Print every record below exactly, minus the pictures.

^^^^

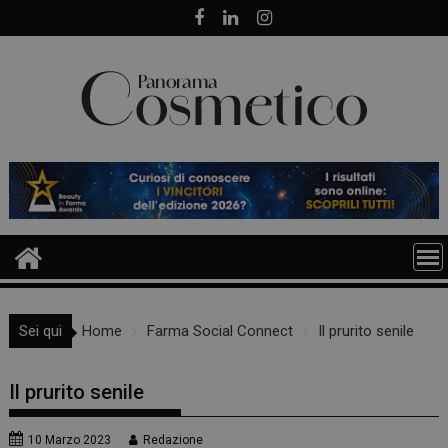
Skip
to
content
Sei qui
Home
Farma Social Connect
Il prurito senile
Il prurito senile
10 Marzo 2023
Redazione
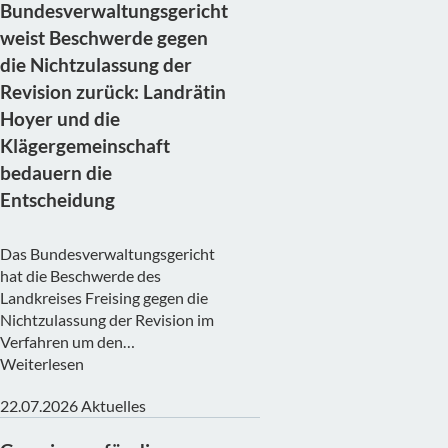
Bundesverwaltungsgericht
weist Beschwerde gegen
die Nichtzulassung der
Revision zurück: Landrätin
Hoyer und die
Klägergemeinschaft
bedauern die
Entscheidung
Das Bundesverwaltungsgericht
hat die Beschwerde des
Landkreises Freising gegen die
Nichtzulassung der Revision im
Verfahren um den…
Weiterlesen
22.07.2026
Aktuelles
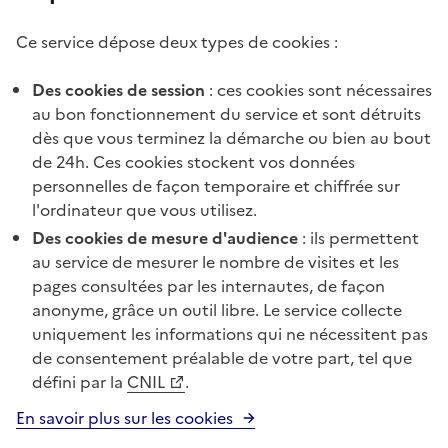
Ce service dépose deux types de cookies :
Des cookies de session
: ces cookies sont nécessaires
au bon fonctionnement du service et sont détruits
dès que vous terminez la démarche ou bien au bout
de 24h. Ces cookies stockent vos données
personnelles de façon temporaire et chiffrée sur
l'ordinateur que vous utilisez.
Des cookies de mesure d'audience
: ils permettent
au service de mesurer le nombre de visites et les
pages consultées par les internautes, de façon
anonyme, grâce un outil libre. Le service collecte
uniquement les informations qui ne nécessitent pas
de consentement préalable de votre part, tel que
défini par la
CNIL
.
En savoir plus sur les cookies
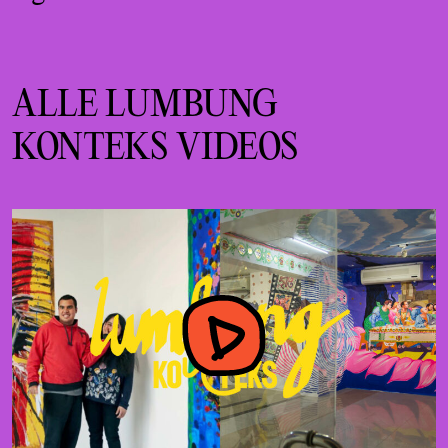
ALLE LUMBUNG
KONTEKS VIDEOS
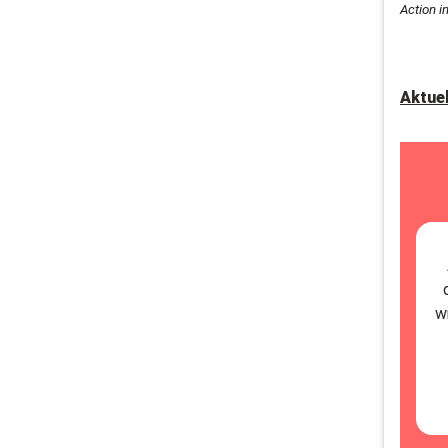
Action i
Aktue
w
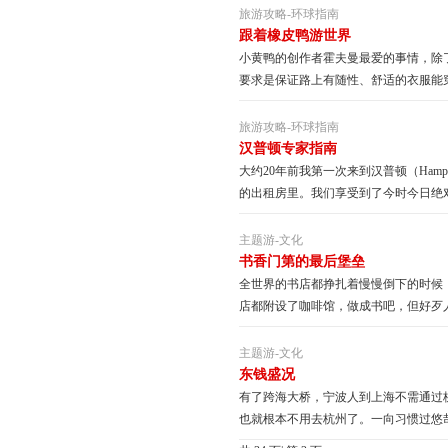
旅游攻略
-
环球指南
跟着橡皮鸭游世界
小黄鸭的创作者霍夫曼最爱的事情，除
要求是保证路上有随性、舒适的衣服能穿
旅游攻略
-
环球指南
汉普顿专家指南
大约20年前我第一次来到汉普顿（Hampto
的出租房里。我们享受到了今时今日绝对
主题游
-
文化
书香门第的最后堡垒
全世界的书店都挣扎着慢慢倒下的时候
店都附设了咖啡馆，做成书吧，但好歹人
主题游
-
文化
东钱盛况
有了跨海大桥，宁波人到上海不需通过
也就根本不用去杭州了。一向习惯过悠哉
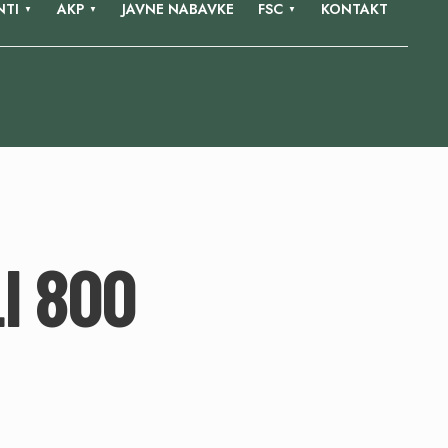
TI
AKP
JAVNE NABAVKE
FSC
KONTAKT
I 800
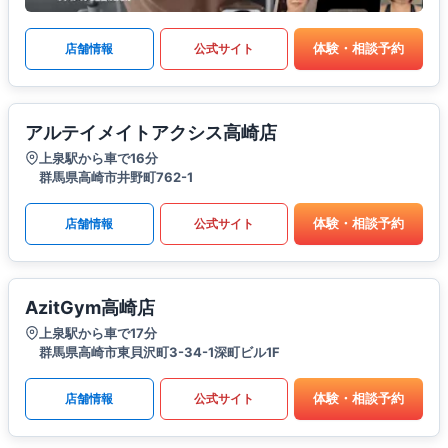
体験・相談予約
店舗情報
公式サイト
アルテイメイトアクシス高崎店
上泉駅から車で16分
群馬県高崎市井野町762-1
体験・相談予約
店舗情報
公式サイト
AzitGym高崎店
上泉駅から車で17分
群馬県高崎市東貝沢町3-34-1深町ビル1F
体験・相談予約
店舗情報
公式サイト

^^^^

- [RESPONSE FOR THIS EXERCISE]
Skip
to
content
Sei qui
Home
Farma Social Connect
Il prurito senile
Il prurito senile
10 Marzo 2023
Redazione
Bundesverwaltungsgericht
weist Beschwerde gegen
die Nichtzulassung der
Revision zurück: Landrätin
Hoyer und die
Klägergemeinschaft
bedauern die
Entscheidung
Das Bundesverwaltungsgericht
hat die Beschwerde des
Landkreises Freising gegen die
Nichtzulassung der Revision im
Verfahren um den…
Weiterlesen
22.07.2026
Aktuelles
Ce service dépose deux types de cookies :
Des cookies de session
: ces cookies sont nécessaires
au bon fonctionnement du service et sont détruits
dès que vous terminez la démarche ou bien au bout
de 24h. Ces cookies stockent vos données
personnelles de façon temporaire et chiffrée sur
l'ordinateur que vous utilisez.
Des cookies de mesure d'audience
: ils permettent
au service de mesurer le nombre de visites et les
pages consultées par les internautes, de façon
anonyme, grâce un outil libre. Le service collecte
uniquement les informations qui ne nécessitent pas
de consentement préalable de votre part, tel que
défini par la
CNIL
.
En savoir plus sur les cookies
ALLE LUMBUNG
KONTEKS VIDEOS
Action i
Aktue
w
旅游攻略
-
环球指南
跟着橡皮鸭游世界
小黄鸭的创作者霍夫曼最爱的事情，除
要求是保证路上有随性、舒适的衣服能穿
旅游攻略
-
环球指南
汉普顿专家指南
大约20年前我第一次来到汉普顿（Hampto
的出租房里。我们享受到了今时今日绝对
主题游
-
文化
书香门第的最后堡垒
全世界的书店都挣扎着慢慢倒下的时候
店都附设了咖啡馆，做成书吧，但好歹人
主题游
-
文化
东钱盛况
有了跨海大桥，宁波人到上海不需通过
也就根本不用去杭州了。一向习惯过悠哉
TI
AKP
JAVNE NABAVKE
FSC
KONTAKT
I 800
体験・相談予約
店舗情報
公式サイト
アルテイメイトアクシス高崎店
上泉駅から車で16分
群馬県高崎市井野町762-1
体験・相談予約
店舗情報
公式サイト
AzitGym高崎店
上泉駅から車で17分
群馬県高崎市東貝沢町3-34-1深町ビル1F
体験・相談予約
店舗情報
公式サイト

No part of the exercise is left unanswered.